Based on Orson Scott Card’s award-winning 1985 novel, the film adaptation was directed by Gavin Hood (who also handled writing chores) and stars Asa Butterfield, Harrison Ford, Hailee Steinfeld, Viola Davis, Abigail Breslin, and Ben Kingsley.
The film takes place fifty years after the 2086 invasion of the alien species the Formics – who were defeated by the sacrifice of Earth’s greatest hero Mazer Rackham. Rackham flew his fighter jet into the main Formic spacecraft, and his legend is told to every child in school. Earth is preparing for the Formics return and it is believed only a child (or teenager) will have the ability to coordinate all the forces to defeat the aliens.
Andrew Ender Wiggin (Butterfield) is the promising cadet Colonel Hyrum Graff (Ford) believes is the person they have been searching for to lead the fleet and end the alien threat. Graff is not above manipulating Ender to push the young cadet and test if the boy will break from the stress and isolation. Major Gwen Anderson (Davis) doubts Ender can take the pressure and also questions his abilities due to the fact Ender’s brother washed out of the program due to his violent temper and Ender’s sister failed due to not being able to control her emotions.
Against Anderson’s advice, Graff pushes Ender through Battle School where he praises him in front of other cadets; raises him through the ranks quickly to create tension with other students; and eventually gives Ender his own team to coordinate in the games. The games are designed for the cadets to compete against each other in teams. Ender rises to each challenge and manages to befriend Petra Arkanian (Steinfeld) and other members of his team despite Graff’s tactics. Ender also has to deal with the emotional consequences of a fight he has with another cadet that leaves the boy seriously injured.

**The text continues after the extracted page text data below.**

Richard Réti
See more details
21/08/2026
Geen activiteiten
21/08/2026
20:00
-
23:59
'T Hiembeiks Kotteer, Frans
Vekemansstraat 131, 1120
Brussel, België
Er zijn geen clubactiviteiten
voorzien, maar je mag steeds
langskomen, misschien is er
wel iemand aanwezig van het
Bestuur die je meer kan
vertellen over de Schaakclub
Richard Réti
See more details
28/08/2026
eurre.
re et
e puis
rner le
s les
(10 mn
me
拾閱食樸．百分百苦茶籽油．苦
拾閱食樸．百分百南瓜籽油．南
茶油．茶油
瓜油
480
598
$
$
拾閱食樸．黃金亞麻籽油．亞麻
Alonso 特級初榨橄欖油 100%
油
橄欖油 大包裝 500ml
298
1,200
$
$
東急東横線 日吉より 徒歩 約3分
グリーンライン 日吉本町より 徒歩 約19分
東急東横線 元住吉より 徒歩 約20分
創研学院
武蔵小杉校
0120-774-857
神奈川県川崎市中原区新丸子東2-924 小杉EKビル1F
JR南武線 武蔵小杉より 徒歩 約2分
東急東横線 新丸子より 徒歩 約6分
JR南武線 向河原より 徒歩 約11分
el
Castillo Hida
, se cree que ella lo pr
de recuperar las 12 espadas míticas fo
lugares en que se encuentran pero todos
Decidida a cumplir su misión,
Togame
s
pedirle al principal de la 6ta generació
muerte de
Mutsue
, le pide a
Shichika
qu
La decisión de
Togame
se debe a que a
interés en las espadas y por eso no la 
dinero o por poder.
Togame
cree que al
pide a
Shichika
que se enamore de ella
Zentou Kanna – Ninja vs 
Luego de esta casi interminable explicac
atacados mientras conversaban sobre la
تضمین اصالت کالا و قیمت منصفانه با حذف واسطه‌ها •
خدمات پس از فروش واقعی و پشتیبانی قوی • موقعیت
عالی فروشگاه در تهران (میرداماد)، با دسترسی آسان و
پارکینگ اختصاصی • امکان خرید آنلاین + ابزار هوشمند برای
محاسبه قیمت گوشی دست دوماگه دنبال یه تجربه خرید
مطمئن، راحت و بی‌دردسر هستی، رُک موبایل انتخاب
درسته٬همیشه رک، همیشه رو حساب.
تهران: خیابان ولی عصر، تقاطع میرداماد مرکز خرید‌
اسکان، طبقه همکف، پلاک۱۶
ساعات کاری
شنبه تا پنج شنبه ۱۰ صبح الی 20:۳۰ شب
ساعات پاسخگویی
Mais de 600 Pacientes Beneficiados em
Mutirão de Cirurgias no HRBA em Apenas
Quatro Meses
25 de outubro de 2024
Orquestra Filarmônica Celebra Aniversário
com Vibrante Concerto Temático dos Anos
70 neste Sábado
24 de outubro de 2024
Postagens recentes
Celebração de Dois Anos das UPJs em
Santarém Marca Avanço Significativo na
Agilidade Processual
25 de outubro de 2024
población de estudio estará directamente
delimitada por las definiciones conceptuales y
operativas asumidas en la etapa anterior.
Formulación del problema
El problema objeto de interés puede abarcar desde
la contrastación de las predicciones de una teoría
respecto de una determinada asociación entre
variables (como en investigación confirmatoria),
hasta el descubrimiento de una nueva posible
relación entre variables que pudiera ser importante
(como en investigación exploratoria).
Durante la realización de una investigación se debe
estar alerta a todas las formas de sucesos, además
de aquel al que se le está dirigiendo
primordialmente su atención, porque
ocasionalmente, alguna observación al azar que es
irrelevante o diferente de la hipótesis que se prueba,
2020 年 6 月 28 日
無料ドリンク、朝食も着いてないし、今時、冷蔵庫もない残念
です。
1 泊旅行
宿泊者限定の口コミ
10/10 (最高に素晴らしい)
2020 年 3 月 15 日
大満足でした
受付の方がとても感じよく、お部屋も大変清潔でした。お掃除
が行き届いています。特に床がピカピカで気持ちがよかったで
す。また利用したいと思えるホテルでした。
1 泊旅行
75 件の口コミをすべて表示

Again, Graff pushes the cadet and eventually takes him to the final part of the training at a secret base near the Formic home world. At the colony, Ender’s skills are honed by a surprise trainer, and he is given control of all the teams to compete in an even larger training game. The new game is designed to see if Ender will be the leader Graff thinks he is and sees Ender leading his team on an invasion of the simulated Formic planet.

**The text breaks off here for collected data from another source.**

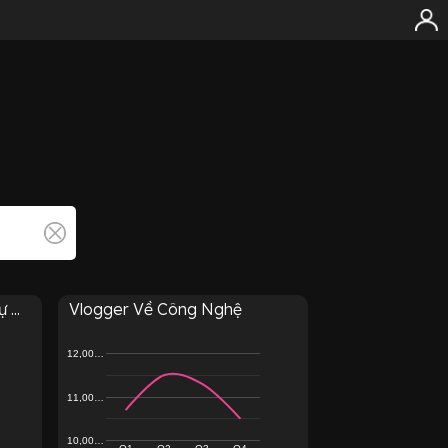
...
Vlogger Về Công Nghệ
12,00…
11,00…
10,00…
Q1
Q2
Q3
Q4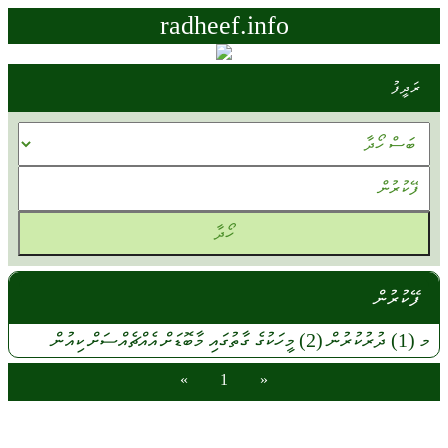
radheef.info
ރަދީފު
ފޭކުރުން
މ
(1)
ދުރުކުރުން
(2)
މީހަކުގެ
ގާތުގައި
މާބޮޑަށް
އެއްޗެއްސަށް
ކިއުން
»
1
«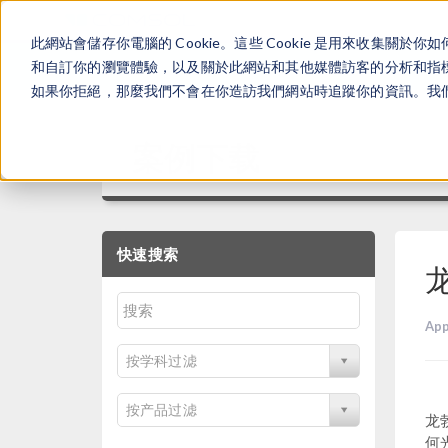
此網站會儲存你電腦的 Cookie。這些 Cookie 是用來收集
和自訂你的瀏覽體驗，以及關於此網站和其他媒體訪客的分析和指標。
如果你拒絕，那麼我們不會在你造訪我們網站時追蹤你的資訊。我們會
案例下载
快速搜索
App
按学科过滤
按产品过滤
龙
何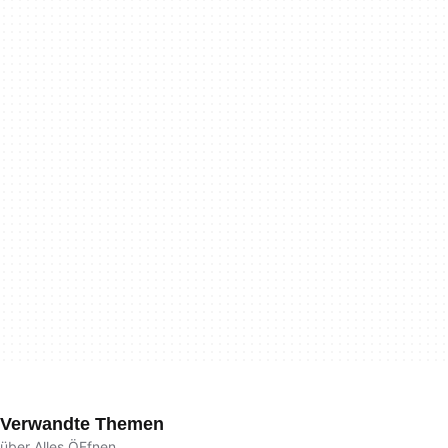
Verwandte Themen
über Alles ÖFfnen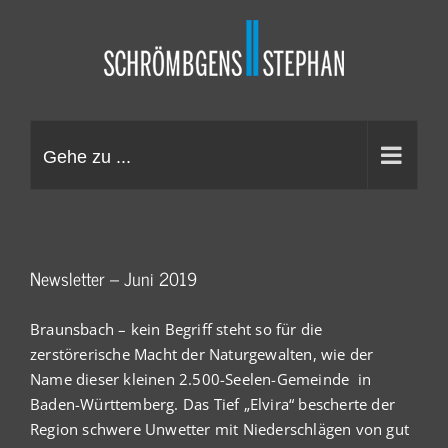
Zum
Inhalt
springen
Gehe zu ...
Newsletter – Juni 2019
Braunsbach – kein Begriff steht so für die
zerstörerische Macht der Naturgewalten, wie der
Name dieser kleinen 2.500-Seelen-Gemeinde in
Baden-Württemberg. Das Tief „Elvira“ bescherte der
Region schwere Unwetter mit Niederschlägen von gut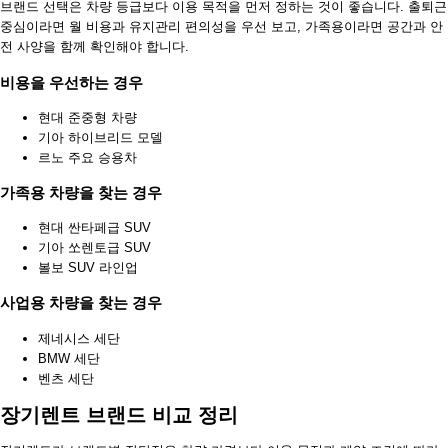
브랜드 선택은 차량 등급보다 이용 목적을 먼저 정하는 것이 좋습니다. 출퇴근
중심이라면 월 비용과 유지관리 편의성을 우선 보고, 가족용이라면 공간과 안
전 사양을 함께 확인해야 합니다.
비용을 우선하는 경우
현대 준중형 차량
기아 하이브리드 모델
르노 주요 승용차
가족용 차량을 찾는 경우
현대 싼타페급 SUV
기아 쏘렌토급 SUV
볼보 SUV 라인업
사업용 차량을 찾는 경우
제네시스 세단
BMW 세단
벤츠 세단
장기렌트 브랜드 비교 정리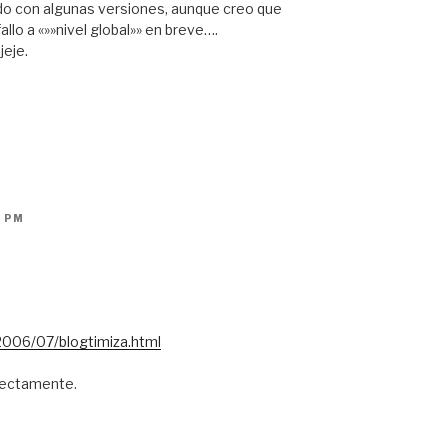
o con algunas versiones, aunque creo que
llo a «»»nivel global»» en breve….
jeje.
5 PM
2006/07/blogtimiza.html
rfectamente.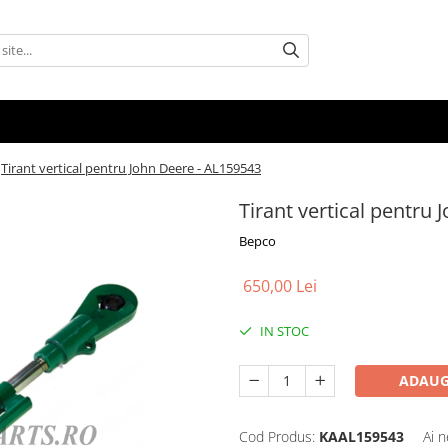
Tirant vertical pentru John Deere - AL159543
Tirant vertical pentru
Bepco
650,00 Lei
IN STOC
ADAUG
Cod Produs:
KAAL159543
Ai n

I have not read the Card’s novel so I can’t speak to how closely the movie follows the book. Hood does a great job in the director’s chair and creates a futuristic world that truly helps the audience escape into the story and suspend belief. The visual effects are extremely impressive, but also seem functional and believable to the story. Hood keeps the film moving at a pace that gives the audience time to process all that is happening on the screen, and the epic feel of the story. At times, the pace does seem to drag to a crawl, but the characters are rich enough to keep the audience interested. Unfortunately, all the slow building of character and plot also make the ending feel like a complete waste of time instead of inspiring and the next step in something greater to come.
As Ender, Butterfield creates a very complex character. Ender is a mixture of confidence and doubt. He knows he has the abilities to get the job done, but seems to be terrified to make a mistake. He also is frightened to discover that he is capable of the kind of violence that washed his brother out of the program. Hood gives the audience a glimpse of Ender’s violence in an early confrontation with a student at school and then a great display in the fight at Battle School. At the same time, Ender tries to avoid the fight, and is troubled by how he lost control. Butterfield makes the character feel very real – which helps the twist towards the end really matter.

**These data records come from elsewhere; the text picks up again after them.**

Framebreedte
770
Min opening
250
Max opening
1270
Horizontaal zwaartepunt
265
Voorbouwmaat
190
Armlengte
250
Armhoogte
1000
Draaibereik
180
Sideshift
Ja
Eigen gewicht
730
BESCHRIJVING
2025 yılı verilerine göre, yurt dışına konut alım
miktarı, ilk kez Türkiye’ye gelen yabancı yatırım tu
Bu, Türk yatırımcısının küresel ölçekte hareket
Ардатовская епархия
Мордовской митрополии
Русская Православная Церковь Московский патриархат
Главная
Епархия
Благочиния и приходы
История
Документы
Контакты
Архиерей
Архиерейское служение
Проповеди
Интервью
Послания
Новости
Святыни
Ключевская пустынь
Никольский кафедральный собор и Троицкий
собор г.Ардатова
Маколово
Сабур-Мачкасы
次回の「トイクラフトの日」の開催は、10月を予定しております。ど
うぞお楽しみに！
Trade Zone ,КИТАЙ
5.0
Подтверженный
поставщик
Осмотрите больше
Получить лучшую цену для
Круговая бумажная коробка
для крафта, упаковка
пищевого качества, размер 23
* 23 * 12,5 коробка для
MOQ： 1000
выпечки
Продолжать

The film also benefits from the talents of Ford, Davis and Kingsley. The three veteran actors are perfect for their roles with Ford walking a fine line between heartless commander and someone doing what he thinks will save his planet.
Ender’s Game is the kind of sci-fi film that was made for Blu-ray’s crystal clear picture and the visual effects really pop off the screen. The Blu-ray comes loaded with bonus material that fans of the film will enjoy and go into great detail of the film’s very long journey to the screen. There are also deleted and extended scenes.
While it might not live up to the legacy of the Card’s novel, Ender’s Game manages to keep the audience entertained and raise some questions along the way. The film has the ability to hold the audience from the very start and leave you talking about it long after the credits roll.